И Магдалена стала так похожа на себя прежнюю, что у меня на глаза наворачивались слезы. И этот мальчик, такой худенький, красивый и очень, очень молодой. Один в городе, раздираемом революцией, без матери, которая каждую ночь следила бы, чтобы он благополучно добирался домой. Я не знала, сколько он зарабатывал, позируя для картин, но, вероятно, этого едва хватало на хлеб. Рядом с нами у него, по крайней мере, был бы шанс на счастье.

Или на сокрушительное отчаяние, такое же, что толкнуло тебя на безумные исследования, окутало темным облаком Магдалену, заставило меня рыдать в объятиях Бога, даже не понимая, верю ли я еще в Него. Никто из нас не мог от него скрыться. Это был побочный продукт нашей неестественной жизни. Люди не должны жить вечно. Теперь я это знаю.
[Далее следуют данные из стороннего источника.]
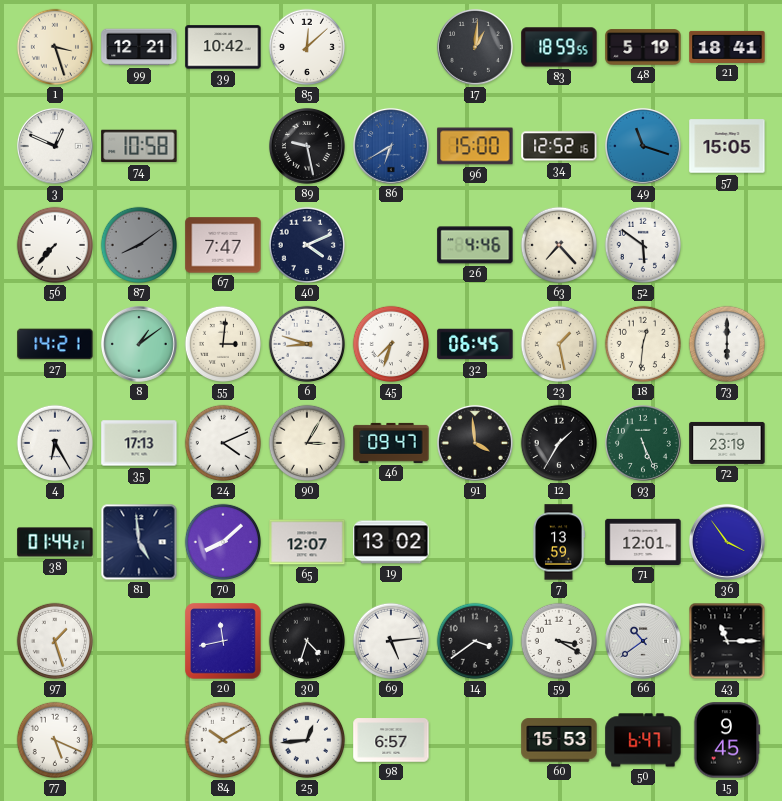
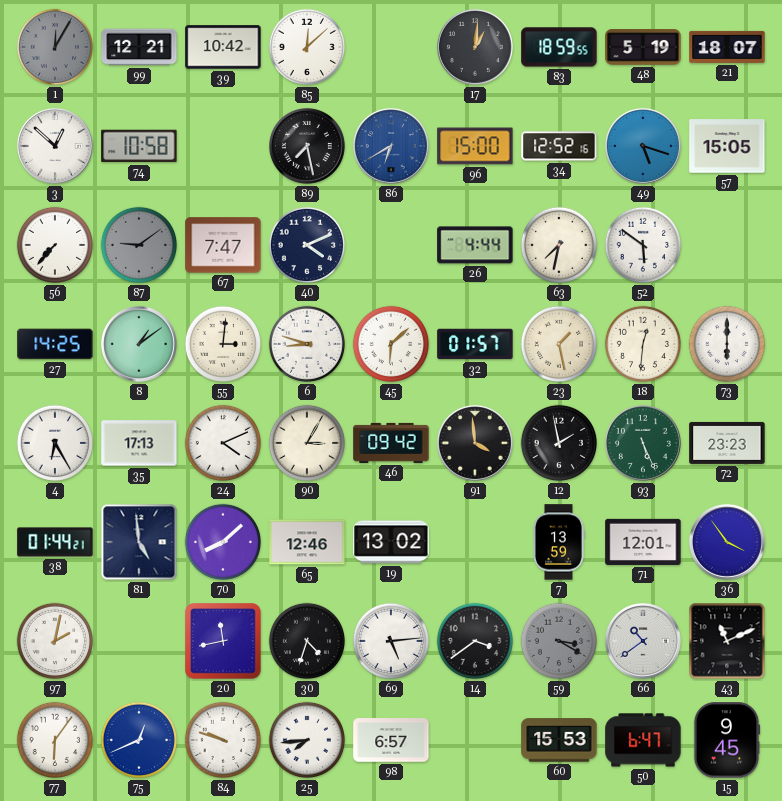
1: 3:27 -> 12:05
1 dial: cream -> grey
21: 18:41 -> 18:07
3: 12:49 -> 12:52
89: 9:28 -> 7:28
49: 11:18 -> 5:18
87: 8:09 -> 9:09
26: 4:46 -> 4:44
63: 7:23 -> 7:32
27: 14:21 -> 14:25
45: 7:33 -> 6:08
32: 06:45 -> 01:57
46: 09:47 -> 09:42
12: 1:35 -> 1:58
72: 23:19 -> 23:23
65: 12:07 -> 12:46
97: 1:27 -> 2:02
59 dial: white -> grey
43: 11:15 -> 11:11
77: 5:19 -> 6:06
75: none -> 12:41
84: 10:10 -> 9:48
25: 12:44 -> 7:44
Но тогда я все еще сохраняла оптимизм. Мне все еще хотелось верить, что я живу в сказке, что каждую ночь я провожу рядом с принцем, а не с волком.

Я хотела верить тебе.


Я прошептала:

– Я позволю тебе это сделать. Но лишь ради Магдалены и этого мальчика. Не ради тебя.

Это была одна из самых смелых вещей, что я тебе когда-либо говорила. Я ждала, что ты огрызнешься, но ты вместо этого поднял брови и кивнул. Как будто вдруг проникся ко мне непривычным до этого уважением.
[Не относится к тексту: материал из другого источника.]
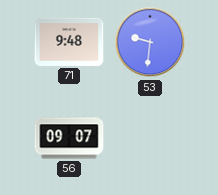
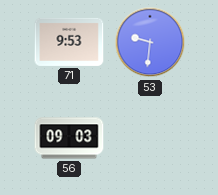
71: 9:48 -> 9:53
56: 09:07 -> 09:03
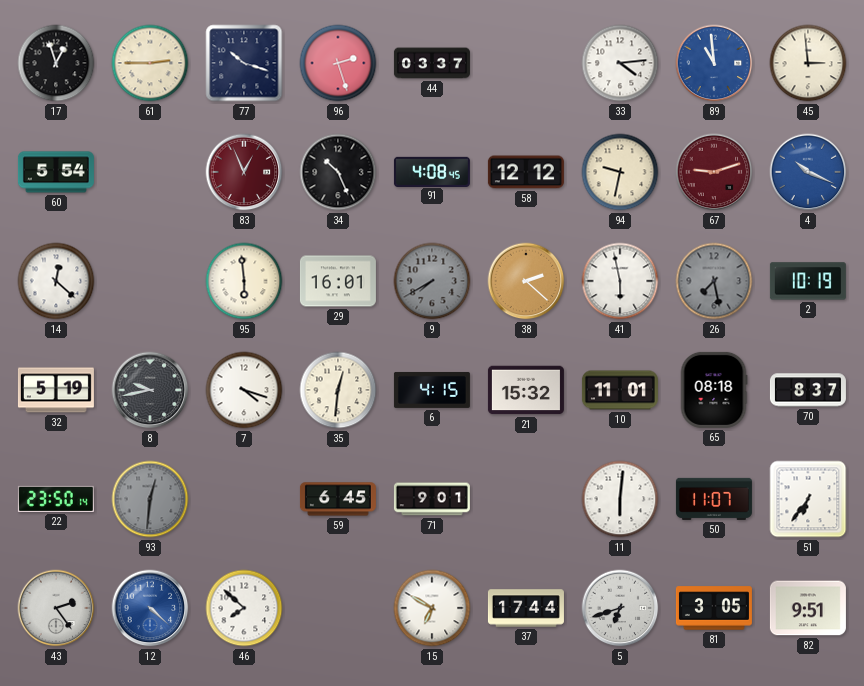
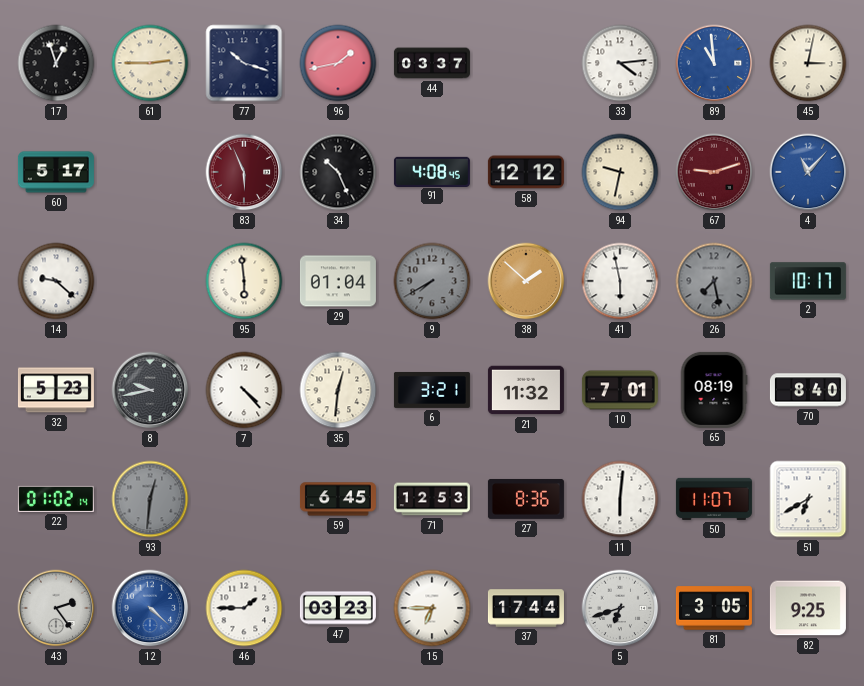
96: 2:27 -> 1:43
45: 2:59 -> 3:02
60: 5:54 -> 5:17
83: 12:56 -> 5:56
4: 10:19 -> 11:07
14: 12:22 -> 9:22
29: 16:01 -> 01:04
38: 2:22 -> 1:52
2: 10:19 -> 10:17
32: 5:19 -> 5:23
7: 4:18 -> 4:23
6: 4:15 -> 3:21
21: 15:32 -> 11:32
10: 11:01 -> 7:01
65: 08:18 -> 08:19
70: 8:37 -> 8:40
22: 23:50 -> 01:02
71: 9:01 -> 12:53
27: none -> 8:36
51: 6:36 -> 6:40
46: 7:52 -> 1:45
47: none -> 03:23
15: 6:50 -> 6:45
82: 9:51 -> 9:25
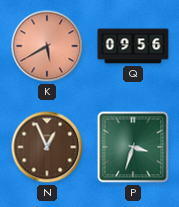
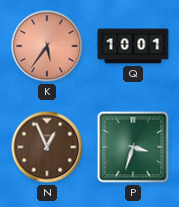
K: 5:40 -> 5:36
Q: 09:56 -> 10:01
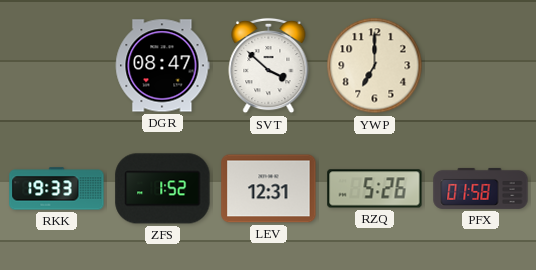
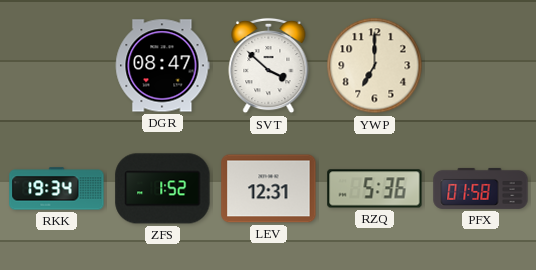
RKK: 19:33 -> 19:34
RZQ: 5:26 -> 5:36
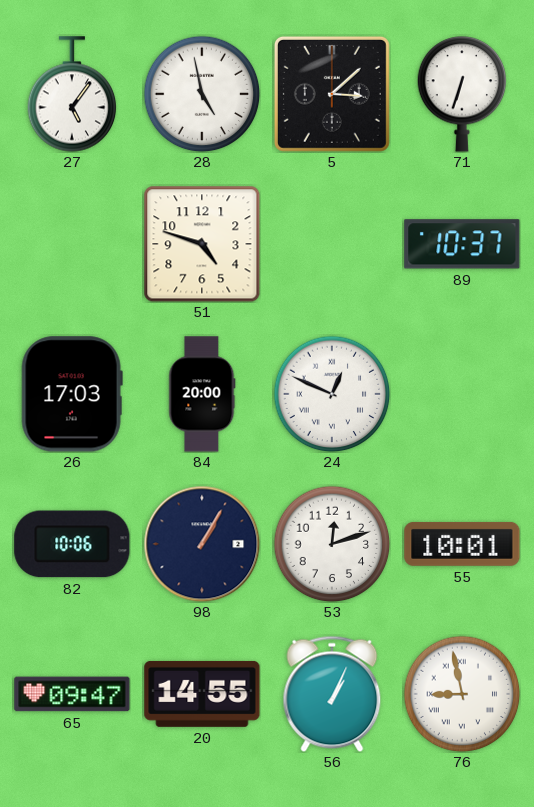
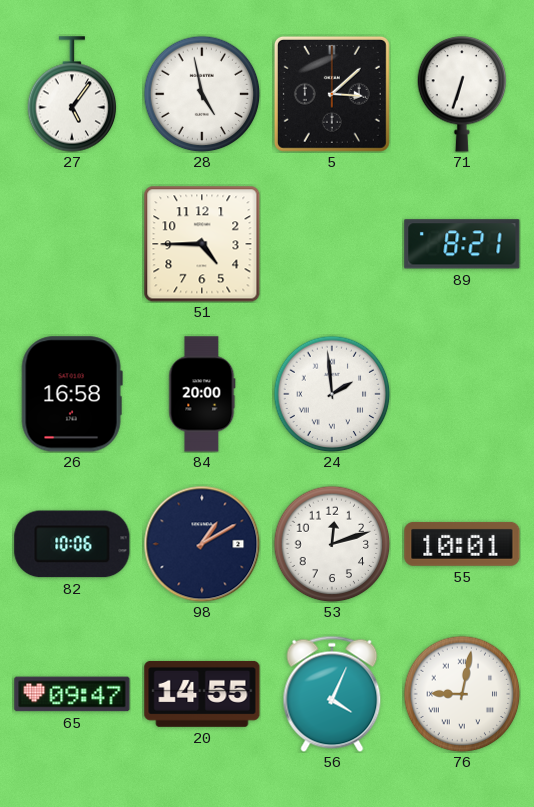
51: 4:48 -> 4:45
89: 10:37 -> 8:21
26: 17:03 -> 16:58
24: 12:49 -> 1:59
98: 1:05 -> 1:10
56: 1:04 -> 4:04
76: 8:58 -> 9:02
– И это не значит, что он останется с нами навсегда, – продолжила я, сцепив за спиной дрожащие пальцы. – Мне не нужен ни младший брат, ни ребенок, которого придется выхаживать.

Уже тогда я знала, что лгу. Я смотрела, как он жонглирует для радостной Магдалены восковыми яблоками, как проступают сквозь тонкую кожу ребра, и очень хотела запустить пальцы в его волосы, поднося к его губам чашку бульона. Хотела устроить для него пир, позволить ему полулежать у меня на коленях, пока я призываю его есть столько, сколько он захочет.
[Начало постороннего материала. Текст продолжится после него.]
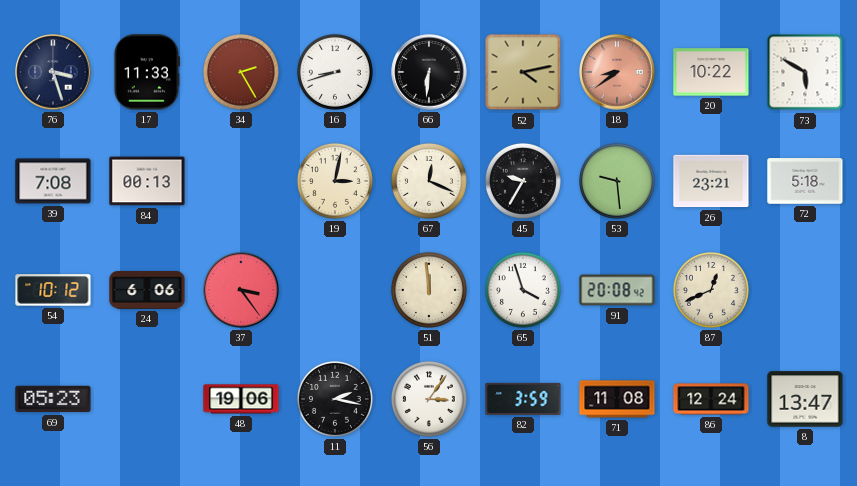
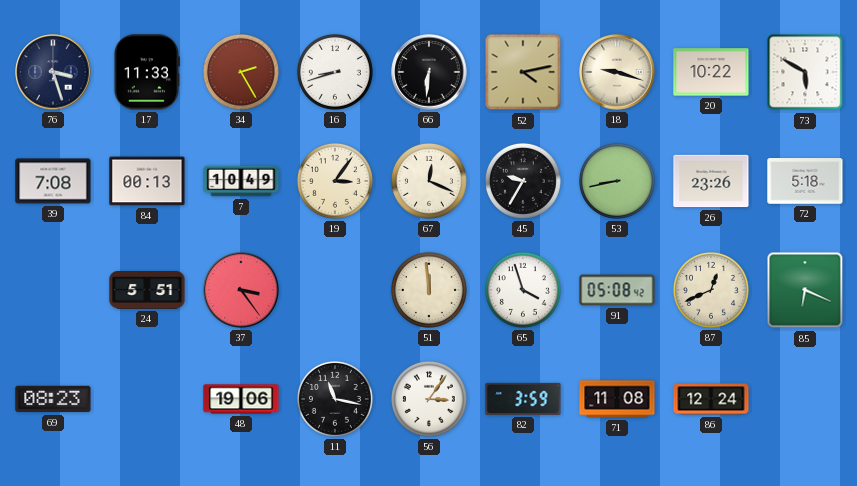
18: 8:39 -> 9:18
18 dial: salmon -> cream
7: none -> 10:49
19: 3:02 -> 3:06
53: 9:29 -> 8:43
26: 23:21 -> 23:26
54: 10:12 -> none
24: 6:06 -> 5:51
91: 20:08 -> 05:08
85: none -> 6:19
69: 05:23 -> 08:23
11: 2:17 -> 11:17
8: 13:47 -> none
У меня, как и у тебя, была слабость к слабости.

– Конечно, – сказал ты тоном, который использовал исключительно для того, чтобы меня успокоить. Это им ты давал свои столь хрупкие обещания. – На этом мы все и сойдемся.

Ты вернулся к Алексею, который в своей драпировке напоминал легендарного Ганимеда. Вероятно, именно поэтому он изначально и привлек твое внимание. Ты был бесстрастным экспертом в эстетике; после столь долгой жизни тебя могла удивить лишь совершенная симметрия. И все же в твоем рациональном разуме таилась романтическая нотка, и ты любил, когда во время работы тебя окружали красивые вещи, будь то живописные пейзажи древнего города, барочные интерьеры модных домов или симпатичные лица твоих супругов. Ты любил коллекционировать и демонстрировать нас, как могла бы демонстрировать свои фамильные драгоценности русская царица.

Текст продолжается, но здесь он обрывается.